И театральная практика доказывает его правоту. Возьмем хотя бы великолепную постановку «Бреда вдвоем», которую сделал Артём Гареев в Русском театре. Или «Носорогов», поставленных с молодыми актерами-любителями в студии Art-Chetrdak Татьяной Егорушкиной. Я не сравниваю все эти работы, я просто хочу сказать, что если непредвзято посмотреть на окружающую реальность, то окажется, что нас занесло в совершенно абсурдную реальность, и этот печальный факт становится бесспорным, как только мы начинаем мыслить непредвзято. А искусство показывает это в концентрированной и яркой форме, так как его метафорический язык способен достучаться до нашего сознания быстрее и действеннее, чем долгие рассуждения.

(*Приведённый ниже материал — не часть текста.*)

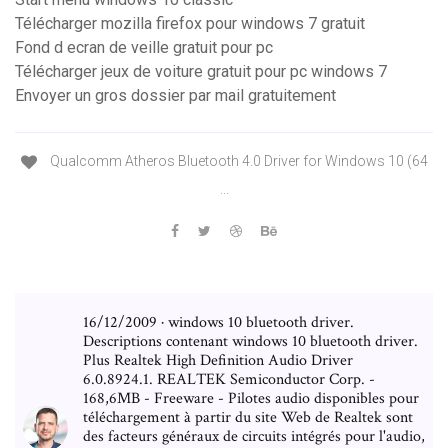
Télécharger mozilla firefox pour windows 7 gratuit
Fond d ecran de veille gratuit pour pc
Télécharger jeux de voiture gratuit pour pc windows 7
Envoyer un gros dossier par mail gratuitement
Qualcomm Atheros Bluetooth 4.0 Driver for Windows 10 (64
...
16/12/2009 · windows 10 bluetooth driver.
Descriptions contenant windows 10 bluetooth driver.
Plus Realtek High Definition Audio Driver
6.0.8924.1. REALTEK Semiconductor Corp. -
168,6MB - Freeware - Pilotes audio disponibles pour
téléchargement à partir du site Web de Realtek sont
des facteurs généraux de circuits intégrés pour l'audio,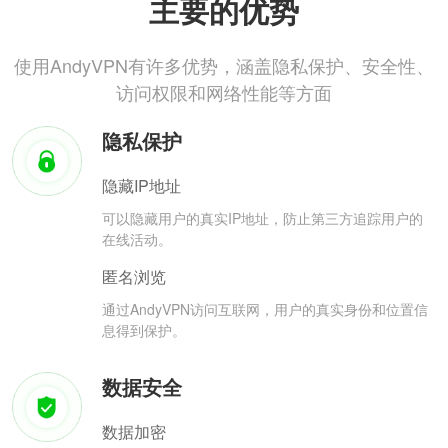
主要的优势
使用AndyVPN有许多优势，涵盖隐私保护、安全性、
访问权限和网络性能等方面
隐私保护
隐藏IP地址
可以隐藏用户的真实IP地址，防止第三方追踪用户的
在线活动。
匿名浏览
通过AndyVPN访问互联网，用户的真实身份和位置信
息得到保护。
数据安全
数据加密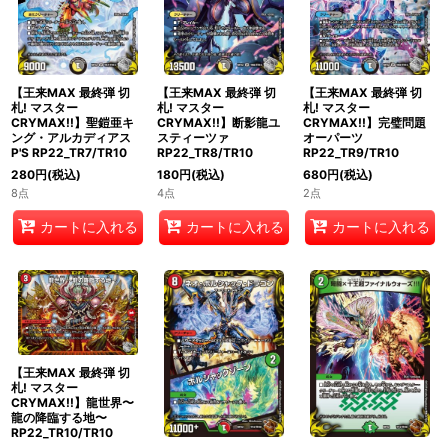
【王来MAX 最終弾 切
【王来MAX 最終弾 切
【王来MAX 最終弾 切
札! マスター
札! マスター
札! マスター
CRYMAX!!】聖鎧亜キ
CRYMAX!!】断影龍ユ
CRYMAX!!】完璧問題
ング・アルカディアス
スティーツァ
オーパーツ
P'S RP22_TR7/TR10
RP22_TR8/TR10
RP22_TR9/TR10
280
円
(税込)
180
円
(税込)
680
円
(税込)
8点
4点
2点
カートに入れる
カートに入れる
カートに入れる
【王来MAX 最終弾 切
札! マスター
CRYMAX!!】龍世界〜
龍の降臨する地〜
RP22_TR10/TR10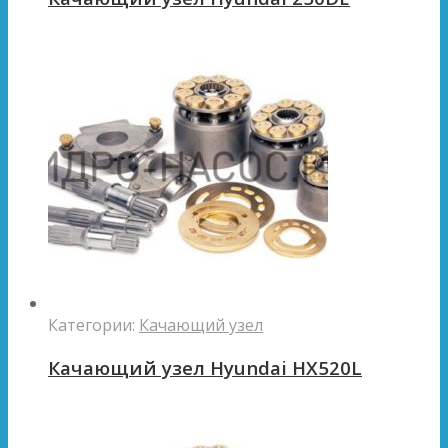
Категории:
Качающий узел
Качающий узел Hyundai HX520L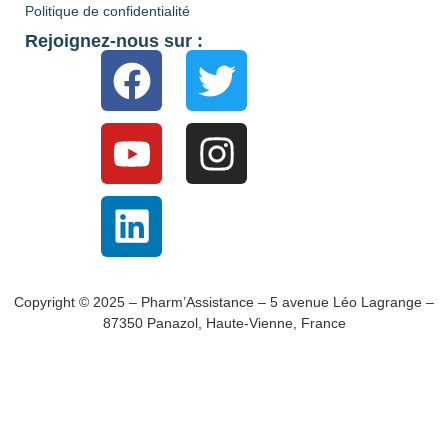
Politique de confidentialité
Rejoignez-nous sur :
Copyright © 2025 – Pharm’Assistance – 5 avenue Léo Lagrange –
87350 Panazol, Haute-Vienne, France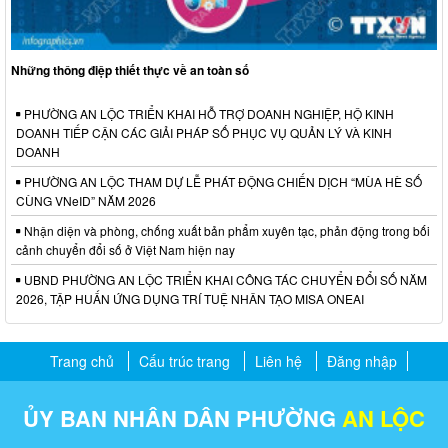
Những thông điệp thiết thực về an toàn số
PHƯỜNG AN LỘC TRIỂN KHAI HỖ TRỢ DOANH NGHIỆP, HỘ KINH
DOANH TIẾP CẬN CÁC GIẢI PHÁP SỐ PHỤC VỤ QUẢN LÝ VÀ KINH
DOANH
PHƯỜNG AN LỘC THAM DỰ LỄ PHÁT ĐỘNG CHIẾN DỊCH “MÙA HÈ SỐ
CÙNG VNeID” NĂM 2026
Nhận diện và phòng, chống xuất bản phẩm xuyên tạc, phản động trong bối
cảnh chuyển đổi số ở Việt Nam hiện nay
UBND PHƯỜNG AN LỘC TRIỂN KHAI CÔNG TÁC CHUYỂN ĐỔI SỐ NĂM
2026, TẬP HUẤN ỨNG DỤNG TRÍ TUỆ NHÂN TẠO MISA ONEAI
Trang chủ
Cấu trúc trang
Liên hệ
Đăng nhập
ỦY BAN NHÂN DÂN PHƯỜNG
AN LỘC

Скажу сразу, не откладывая на финальные абзацы, что постановка мне очень понравилась, и к ней у меня возникли только две большие претензии. Первая – Viimsi Artium, сооружение очень привлекательное, с хорошим театральным залом и большой, имеющей отличную аппаратуру, сценой, но место ему выбрано на самом краю поселка, до автобусной остановки не меньше семисот метров. Спектакль заканчивался – вместе с аплодисментами – ровно в десять вечера, а автобус в выходные дни отходит в 22.05, и чтобы не куковать минимум четверть часа до следующего рейса, требовалось. совершить марш-бросок в хорошем темпе.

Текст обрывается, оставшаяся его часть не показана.